Bir şirketin siber güvenliğini tehlikeye atan konulardan birisi de çalışanların yeterli siber güvenlik farkındalığı eğitimi görmemesidir. Çalışanların kötü amaçlı yazılım indirerek veya şirket kimlik bilgilerini farklı platformlarda kullanarak dolandırılmaları gibi riskler, COVID-19 dolayısıyla uzaktan çalışmaya geçişle birlikte oldukça arttı. Ponemon Institute tarafından yürütülen bir çalışmaya göre, şirketlerin pandemi esnasında siber saldırılarda ciddi bir artış olduğunu belirtmesine rağmen, katılımcıların yüzde 24’ü kuruluşlarının uzaktan çalışmayla ilgili risklere karşı yeterli eğitimi sağlamadığını ifade ediyor.

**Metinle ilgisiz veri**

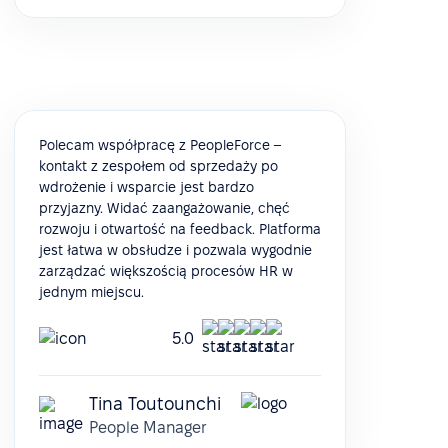
Polecam współpracę z PeopleForce –
kontakt z zespołem od sprzedaży po
wdrożenie i wsparcie jest bardzo
przyjazny. Widać zaangażowanie, chęć
rozwoju i otwartość na feedback. Platforma
jest łatwa w obsłudze i pozwala wygodnie
zarządzać większością procesów HR w
jednym miejscu.
5.0
Tina Toutounchi
People Manager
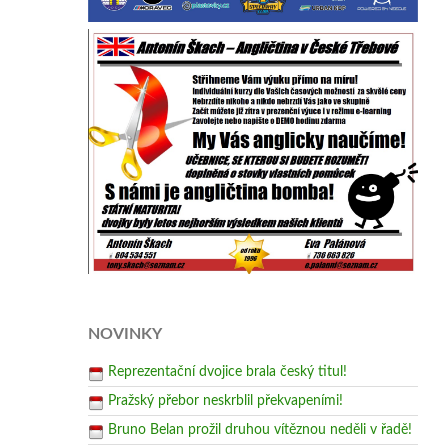
NOVINKY
Reprezentační dvojice brala český titul!
Pražský přebor neskrblil překvapeními!
Bruno Belan prožil druhou vítěznou neděli v řadě!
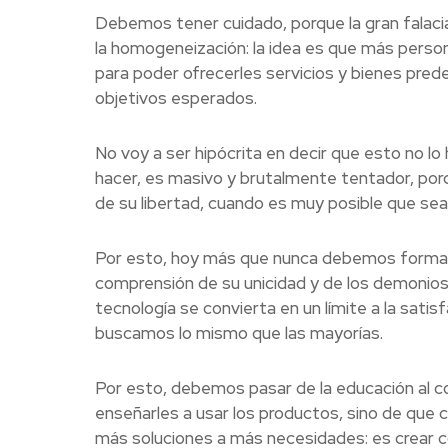
Debemos tener cuidado, porque la gran falacia
la homogeneización: la idea es que más person
para poder ofrecerles servicios y bienes prede
objetivos esperados.
No voy a ser hipócrita en decir que esto no l
hacer, es masivo y brutalmente tentador, porq
de su libertad, cuando es muy posible que sea u
Por esto, hoy más que nunca debemos formar e
comprensión de su unicidad y de los demonios
tecnología se convierta en un límite a la sat
buscamos lo mismo que las mayorías.
Por esto, debemos pasar de la educación al c
enseñarles a usar los productos, sino de que
más soluciones a más necesidades: es crear c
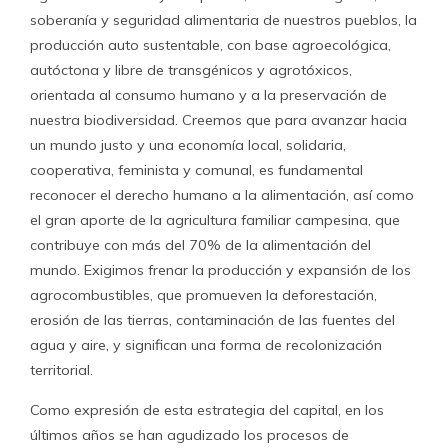
soberanía y seguridad alimentaria de nuestros pueblos, la
producción auto sustentable, con base agroecológica,
autóctona y libre de transgénicos y agrotóxicos,
orientada al consumo humano y a la preservación de
nuestra biodiversidad. Creemos que para avanzar hacia
un mundo justo y una economía local, solidaria,
cooperativa, feminista y comunal, es fundamental
reconocer el derecho humano a la alimentación, así como
el gran aporte de la agricultura familiar campesina, que
contribuye con más del 70% de la alimentación del
mundo. Exigimos frenar la producción y expansión de los
agrocombustibles, que promueven la deforestación,
erosión de las tierras, contaminación de las fuentes del
agua y aire, y significan una forma de recolonización
territorial.
Como expresión de esta estrategia del capital, en los
últimos años se han agudizado los procesos de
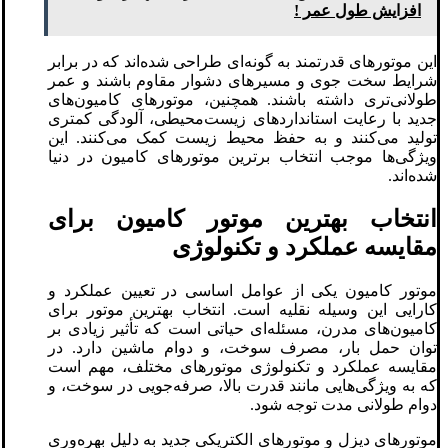
افزایش طول عمر !
این موتورهای قدرتمند به گونه‌ای طراحی شده‌اند که در برابر
شرایط سخت جوی و مسیرهای دشوار مقاوم باشند و عمر
طولانی‌تری داشته باشند. همچنین، موتورهای کامیون‌های
جدید با رعایت استانداردهای زیست‌محیطی، آلودگی کمتری
تولید می‌کنند و به حفظ محیط زیست کمک می‌کنند. این
ویژگی‌ها موجب انتخاب برترین موتورهای کامیون در دنیا
شده‌اند.
انتخاب بهترین موتور کامیون‌ برای
مقایسه عملکرد و تکنولوژی
موتور کامیون یکی از عوامل اساسی در تعیین عملکرد و
کارایی این وسیله نقلیه است. انتخاب بهترین موتور برای
کامیون‌های مدرن، مسئله‌ای حیاتی است که تأثیر زیادی بر
توان حمل بار، مصرف سوخت، و دوام ماشین دارد. در
مقایسه عملکرد و تکنولوژی موتورهای مختلف، مهم است
که به ویژگی‌هایی مانند قدرت بالا، صرفه‌جویی در سوخت، و
دوام طولانی مدت توجه شود.
موتورهای دیزل و موتورهای الکتریکی جدید به دلیل بهره‌وری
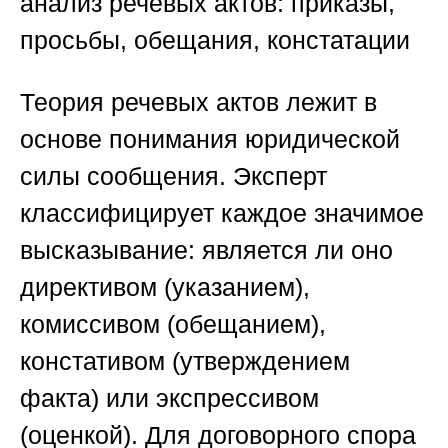
анализ речевых актов: приказы,
просьбы, обещания, констатации
Теория речевых актов лежит в
основе понимания юридической
силы сообщения. Эксперт
классифицирует каждое значимое
высказывание: является ли оно
директивом (указанием),
комиссивом (обещанием),
констативом (утверждением
факта) или экспрессивом
(оценкой). Для договорного спора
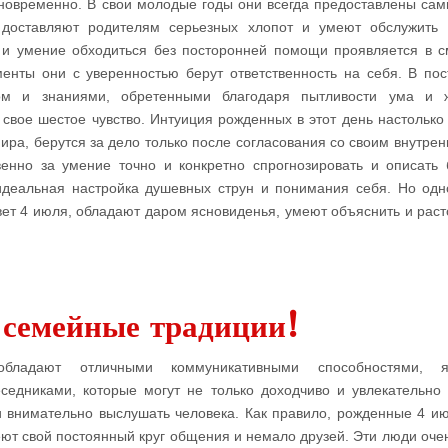
дновременно. В свои молодые годы они всегда предоставлены сам
 доставляют родителям серьезных хлопот и умеют обслужить
 и умение обходиться без посторонней помощи проявляется в 
енты они с уверенностью берут ответственность на себя. В пос
том и знаниями, обретенными благодаря пытливости ума и 
свое шестое чувство. Интуиция рожденных в этот день настолько 
ира, берутся за дело только после согласования со своим внутрен
венно за умение точно и конкретно спрогнозировать и описать
идеальная настройка душевных струн и понимания себя. Но од
свет 4 июля, обладают даром ясновиденья, умеют объяснить и раст
 семейные традиции!
ладают отличными коммуникативными способностями, я
седниками, которые могут не только доходчиво и увлекательно 
 внимательно выслушать человека. Как правило, рожденные 4 ию
еют свой постоянный круг общения и немало друзей. Эти люди оче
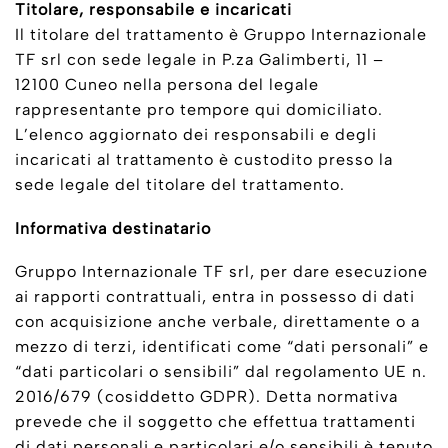
Titolare, responsabile e incaricati
Il titolare del trattamento è Gruppo Internazionale
TF srl con sede legale in P.za Galimberti, 11 –
12100 Cuneo nella persona del legale
rappresentante pro tempore qui domiciliato.
L’elenco aggiornato dei responsabili e degli
incaricati al trattamento è custodito presso la
sede legale del titolare del trattamento.
Informativa destinatario
Gruppo Internazionale TF srl, per dare esecuzione
ai rapporti contrattuali, entra in possesso di dati
con acquisizione anche verbale, direttamente o a
mezzo di terzi, identificati come “dati personali” e
“dati particolari o sensibili” dal regolamento UE n.
2016/679 (cosiddetto GDPR). Detta normativa
prevede che il soggetto che effettua trattamenti
di dati personali e particolari e/o sensibili è tenuto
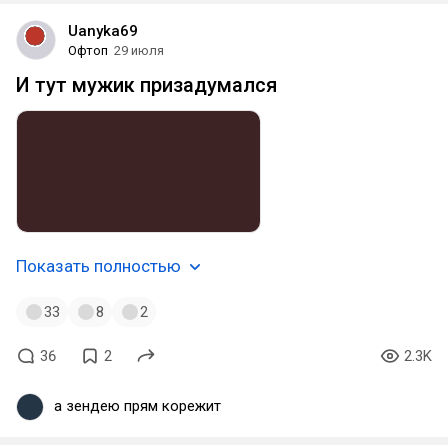
Uanyka69
Офтоп
29 июля
И тут мужик призадумался
Показать полностью
33
8
2
36
2
2.3K
а зендею прям корежит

Ayrıca aynı çalışma, şirketlerin yarısından fazlasının uzaktan çalışanlar için tüm gereksinimleri karşılayan güvenlik politikalarına sahip olmadığını da belirtiyor.

Siber güvenliği yeterince önemsememe

Bazı kuruluşlar işletmeleri açısından siber güvenliğin öneminin farkında değiller. Finansal genişleme veya yeni ürünler geliştirme gibi daha önemli gördükleri diğer alanlara yatırım yapmayı tercih ediyorlar. Siber güvenlik önlemlerinin, bir veri ihlali sonucu olası kayıplardan daha yüksek maliyetli olması gibi nedenlerden ötürü siber güvenliğin yararına oranla yüksek maliyetli olduğunu düşünebilirler. Ancak olası cezalar ve kayıplar kısa vadede çok yüksek maddi kayıplara neden olmasa da, şirketin ününü göz önünde bulundurduğumuzda müşteri güveninin kaybolması gibi daha büyük çapta zarar verecek uzun vadeli sonuçlar doğurabilir. Buna ek olarak, başarılı olmaları durumunda siber suçlular, karanlık ağda satabilecekleri müşteri verilerinin yanı sıra fikri mülkiyet haklarına erişim sağlayabilir. Bu nedenle siber güvenlik, şirketi ve şirket müşterilerini koruduğundan göz ardı edilmemelidir.